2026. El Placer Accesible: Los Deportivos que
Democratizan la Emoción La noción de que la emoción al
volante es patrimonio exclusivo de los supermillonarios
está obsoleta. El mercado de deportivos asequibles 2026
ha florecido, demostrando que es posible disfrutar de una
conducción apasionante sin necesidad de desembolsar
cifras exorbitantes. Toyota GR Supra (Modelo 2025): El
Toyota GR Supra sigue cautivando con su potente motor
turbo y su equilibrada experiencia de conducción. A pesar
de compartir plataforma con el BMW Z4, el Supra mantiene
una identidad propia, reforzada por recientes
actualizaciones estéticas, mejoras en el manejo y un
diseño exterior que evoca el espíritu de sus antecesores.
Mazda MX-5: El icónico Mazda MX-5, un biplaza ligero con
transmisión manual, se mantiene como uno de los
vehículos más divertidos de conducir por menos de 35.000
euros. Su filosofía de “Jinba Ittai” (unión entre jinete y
——————————
● TRY IT
From the data above, copy each line that holds "mantiene".

● EXERCISE RESPONSE
de compartir plataforma con el BMW Z4, el Supra mantiene
transmisión manual, se mantiene como uno de los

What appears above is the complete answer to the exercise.